À la fin de votre recueil, vous vous interrogez avec une forme d’amertume et d’ironie touchante sur l’utilité de l’écriture, sur ce qu’elle vous a finalement apporté, mais vous n’avez pas d’autre choix, vous devez écrire…
M.B. : Je pense que la poésie est une douleur pour moi et un remède en même temps.
Seuls les enfants ou presque, vos enfants je crois, sont nets. Ils parviennent à être pleinement dans le présent, contrairement aux adultes ?
N.B. : Quand je vois ces œuvres en tant que public, je ne peux pas être sûre que le personnage qui est net est au présent, ou le personnage qui est flou. Le temps a une présence complexe dans ces photos. La fille et l'écrivain peuvent être tous les deux dans le passé, mais alors qui peut dire qu'ils ne sont pas dans le présent ?
Dans votre dernière image, les écrits de Mohammad partent dans le vent et il ne reste que ses habits sur une chaise, c’est une image de ce que vous traversez ?
N.B. : Un poète n'est rien d'autre que ce qu'il écrit et publie. Ou du moins le poète que je connais est comme ça. En présence de la poésie, le poète lui-même devient vide d'existence.

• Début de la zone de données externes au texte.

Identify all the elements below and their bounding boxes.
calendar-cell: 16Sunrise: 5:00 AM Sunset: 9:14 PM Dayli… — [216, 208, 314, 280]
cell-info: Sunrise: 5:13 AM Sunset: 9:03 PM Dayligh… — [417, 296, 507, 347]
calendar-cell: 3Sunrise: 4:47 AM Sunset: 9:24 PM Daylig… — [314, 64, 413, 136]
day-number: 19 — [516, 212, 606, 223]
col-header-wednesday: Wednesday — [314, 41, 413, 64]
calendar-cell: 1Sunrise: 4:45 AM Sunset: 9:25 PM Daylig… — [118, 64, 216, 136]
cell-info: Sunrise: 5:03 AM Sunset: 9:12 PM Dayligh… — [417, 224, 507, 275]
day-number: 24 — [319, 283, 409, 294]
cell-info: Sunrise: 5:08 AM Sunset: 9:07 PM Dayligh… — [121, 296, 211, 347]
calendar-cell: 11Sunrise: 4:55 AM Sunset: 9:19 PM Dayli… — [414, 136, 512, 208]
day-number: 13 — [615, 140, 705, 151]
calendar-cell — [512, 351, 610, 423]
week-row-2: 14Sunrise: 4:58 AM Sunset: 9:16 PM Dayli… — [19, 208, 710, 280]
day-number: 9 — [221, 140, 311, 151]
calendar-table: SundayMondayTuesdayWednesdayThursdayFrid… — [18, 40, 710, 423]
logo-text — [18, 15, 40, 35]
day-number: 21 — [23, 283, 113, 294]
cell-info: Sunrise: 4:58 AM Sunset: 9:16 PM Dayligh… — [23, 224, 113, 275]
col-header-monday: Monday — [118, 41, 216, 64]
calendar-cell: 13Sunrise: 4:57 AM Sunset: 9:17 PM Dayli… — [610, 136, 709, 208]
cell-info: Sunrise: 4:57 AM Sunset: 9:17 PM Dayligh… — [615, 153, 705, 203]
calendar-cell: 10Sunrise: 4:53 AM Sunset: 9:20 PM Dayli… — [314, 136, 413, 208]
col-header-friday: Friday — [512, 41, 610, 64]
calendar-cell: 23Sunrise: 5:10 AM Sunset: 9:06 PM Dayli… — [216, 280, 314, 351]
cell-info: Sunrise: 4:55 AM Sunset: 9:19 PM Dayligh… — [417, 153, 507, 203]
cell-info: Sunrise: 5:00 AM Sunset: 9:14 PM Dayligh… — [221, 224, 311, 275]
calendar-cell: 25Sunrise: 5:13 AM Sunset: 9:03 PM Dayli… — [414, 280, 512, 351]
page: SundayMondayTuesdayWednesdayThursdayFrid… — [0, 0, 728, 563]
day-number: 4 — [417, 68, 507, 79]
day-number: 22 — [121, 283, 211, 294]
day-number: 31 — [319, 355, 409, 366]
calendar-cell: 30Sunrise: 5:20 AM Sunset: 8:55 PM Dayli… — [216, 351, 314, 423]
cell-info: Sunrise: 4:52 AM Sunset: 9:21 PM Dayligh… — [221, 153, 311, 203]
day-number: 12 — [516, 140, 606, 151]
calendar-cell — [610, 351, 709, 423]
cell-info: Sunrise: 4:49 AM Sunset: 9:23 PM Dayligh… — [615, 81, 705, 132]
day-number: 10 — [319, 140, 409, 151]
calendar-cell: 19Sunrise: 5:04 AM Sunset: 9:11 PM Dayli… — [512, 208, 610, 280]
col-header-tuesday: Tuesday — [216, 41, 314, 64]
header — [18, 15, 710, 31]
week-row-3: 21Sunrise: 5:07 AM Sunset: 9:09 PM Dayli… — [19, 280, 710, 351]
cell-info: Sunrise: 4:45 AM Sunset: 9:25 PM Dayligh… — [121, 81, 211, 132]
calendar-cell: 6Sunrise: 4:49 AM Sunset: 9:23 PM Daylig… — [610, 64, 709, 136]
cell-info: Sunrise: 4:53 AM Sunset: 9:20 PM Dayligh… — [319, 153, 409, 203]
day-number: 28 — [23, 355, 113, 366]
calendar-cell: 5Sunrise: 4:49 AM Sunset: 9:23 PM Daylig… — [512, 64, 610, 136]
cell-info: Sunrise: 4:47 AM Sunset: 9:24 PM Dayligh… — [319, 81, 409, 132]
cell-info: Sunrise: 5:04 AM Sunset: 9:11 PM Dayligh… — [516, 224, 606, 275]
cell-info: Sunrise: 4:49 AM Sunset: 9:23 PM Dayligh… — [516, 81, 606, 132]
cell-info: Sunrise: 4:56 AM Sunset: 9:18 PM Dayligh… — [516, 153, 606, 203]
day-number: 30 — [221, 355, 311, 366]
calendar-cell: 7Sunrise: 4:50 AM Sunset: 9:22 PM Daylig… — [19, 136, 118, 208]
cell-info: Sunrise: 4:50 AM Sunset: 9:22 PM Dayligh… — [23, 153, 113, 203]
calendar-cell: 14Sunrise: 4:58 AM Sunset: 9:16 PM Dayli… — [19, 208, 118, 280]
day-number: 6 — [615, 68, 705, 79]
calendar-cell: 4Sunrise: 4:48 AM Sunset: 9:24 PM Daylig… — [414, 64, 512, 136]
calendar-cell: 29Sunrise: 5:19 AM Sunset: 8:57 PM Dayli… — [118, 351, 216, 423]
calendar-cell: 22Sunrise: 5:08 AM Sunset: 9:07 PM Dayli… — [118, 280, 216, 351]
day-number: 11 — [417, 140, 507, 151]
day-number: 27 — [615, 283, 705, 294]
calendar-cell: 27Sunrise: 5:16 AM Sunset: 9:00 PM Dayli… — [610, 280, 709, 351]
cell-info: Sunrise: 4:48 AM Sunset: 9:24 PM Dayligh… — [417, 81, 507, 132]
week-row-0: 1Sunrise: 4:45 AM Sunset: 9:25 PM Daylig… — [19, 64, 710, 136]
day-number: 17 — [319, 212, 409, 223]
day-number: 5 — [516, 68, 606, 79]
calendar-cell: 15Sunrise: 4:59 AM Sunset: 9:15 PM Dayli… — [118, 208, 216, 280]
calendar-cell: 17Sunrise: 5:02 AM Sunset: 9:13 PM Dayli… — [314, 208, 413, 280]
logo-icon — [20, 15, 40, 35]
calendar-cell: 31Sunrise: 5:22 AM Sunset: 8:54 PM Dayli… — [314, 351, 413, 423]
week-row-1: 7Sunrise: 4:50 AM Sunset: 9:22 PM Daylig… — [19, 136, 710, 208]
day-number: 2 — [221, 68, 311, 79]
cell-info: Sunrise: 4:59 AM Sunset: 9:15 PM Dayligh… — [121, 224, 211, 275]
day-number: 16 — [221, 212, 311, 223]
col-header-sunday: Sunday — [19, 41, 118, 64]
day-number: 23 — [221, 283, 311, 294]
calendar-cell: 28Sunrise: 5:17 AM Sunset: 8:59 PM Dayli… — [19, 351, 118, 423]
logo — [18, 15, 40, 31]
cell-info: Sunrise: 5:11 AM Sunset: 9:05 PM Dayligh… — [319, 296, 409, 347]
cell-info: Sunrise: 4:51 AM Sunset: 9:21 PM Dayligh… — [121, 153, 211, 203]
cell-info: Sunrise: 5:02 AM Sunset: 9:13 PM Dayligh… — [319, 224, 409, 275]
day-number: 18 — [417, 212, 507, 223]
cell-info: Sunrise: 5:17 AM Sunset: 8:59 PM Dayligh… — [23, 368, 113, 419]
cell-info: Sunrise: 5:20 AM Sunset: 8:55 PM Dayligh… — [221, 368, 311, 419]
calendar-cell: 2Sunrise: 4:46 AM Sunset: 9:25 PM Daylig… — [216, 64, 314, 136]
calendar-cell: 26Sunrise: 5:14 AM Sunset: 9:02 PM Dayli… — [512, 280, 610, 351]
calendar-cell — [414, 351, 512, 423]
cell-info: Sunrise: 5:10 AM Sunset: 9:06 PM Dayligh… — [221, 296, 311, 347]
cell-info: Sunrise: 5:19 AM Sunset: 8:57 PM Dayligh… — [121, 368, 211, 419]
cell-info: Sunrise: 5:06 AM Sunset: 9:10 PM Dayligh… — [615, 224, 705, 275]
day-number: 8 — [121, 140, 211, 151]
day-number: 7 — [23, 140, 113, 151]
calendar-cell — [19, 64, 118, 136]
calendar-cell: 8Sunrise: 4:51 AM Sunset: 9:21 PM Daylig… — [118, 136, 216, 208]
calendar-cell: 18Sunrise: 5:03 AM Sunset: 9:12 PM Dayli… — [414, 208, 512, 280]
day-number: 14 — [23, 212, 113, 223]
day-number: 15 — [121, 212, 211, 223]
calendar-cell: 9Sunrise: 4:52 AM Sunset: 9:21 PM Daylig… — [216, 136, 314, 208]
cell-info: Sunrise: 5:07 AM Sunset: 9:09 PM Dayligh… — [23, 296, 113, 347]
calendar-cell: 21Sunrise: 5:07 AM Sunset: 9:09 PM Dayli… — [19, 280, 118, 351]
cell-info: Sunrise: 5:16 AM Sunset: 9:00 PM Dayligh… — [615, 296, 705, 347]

Est-ce que votre poésie pose des difficultés de traduction ? Comme toute poésie ou littérature mais il y a-t-il quelque chose en plus par rapport aux références culturelles et historiques, aux citations, à la forme même ? Pour un lecteur européen ?

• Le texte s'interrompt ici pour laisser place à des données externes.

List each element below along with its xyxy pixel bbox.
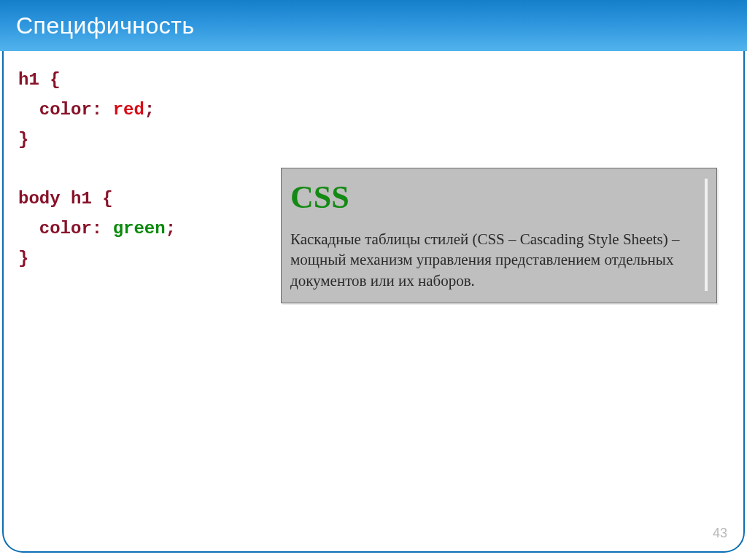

M.B. : C'est la langue qui insuffle l'esprit poétique dans la poésie. Cet esprit ne se transmet pas en traduction. En conséquence, vous tombez sur un cadavre en traduction. Vous pouvez identifier le cadavre. Mais vous ne pouvez pas dialoguer avec lui. Le travail du traducteur est de garder intact le visage du poème afin qu'il soit au moins reconnaissable. Cependant, bien que le résultat ne puisse plus être qualifié de poésie, je considère que la traduction est nécessaire, ce qui est un facteur important dans la proximité des cultures. La poésie est une grande partie de notre culture et il est important pour moi que le public francophone sache ce que le peuple iranien dit à travers le prisme de la poésie, même s'il ne le lit pas dans le contexte de la poésie.
On ne peut pas se fier…
Poèmes de Mohammad Bamm, photographies de Nazanin Bamm
Traduction de Behi Djanati Ataï
Coédition Filigranes et Villa Bloch
Juin 2022
72 pages
10 euros
ISBN : 978-2-35046-563-0
1 Comme plus de 70 villes dans le monde (dont Paris et Lyon en France), Poitiers fait partie du Réseau international des villes refuge Icorn qui propose des résidences longues pour des artistes en exil.